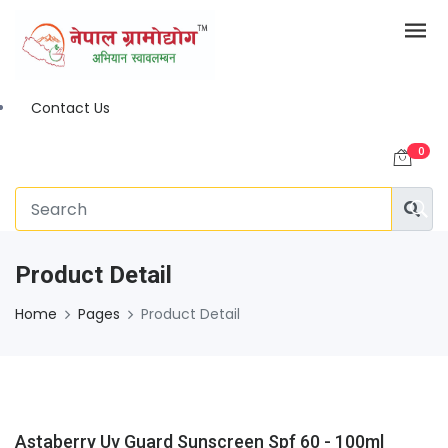
Contact Us
0
Product Detail
Home
Pages
Product Detail
Astaberry Uv Guard Sunscreen Spf 60 - 100ml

• [Task to carry out]:
Keep the pictures out of the copy and return the rest of the data above exactly.

• [Answer box]:
Contact Us
0
Product Detail
Home
Pages
Product Detail
Astaberry Uv Guard Sunscreen Spf 60 - 100ml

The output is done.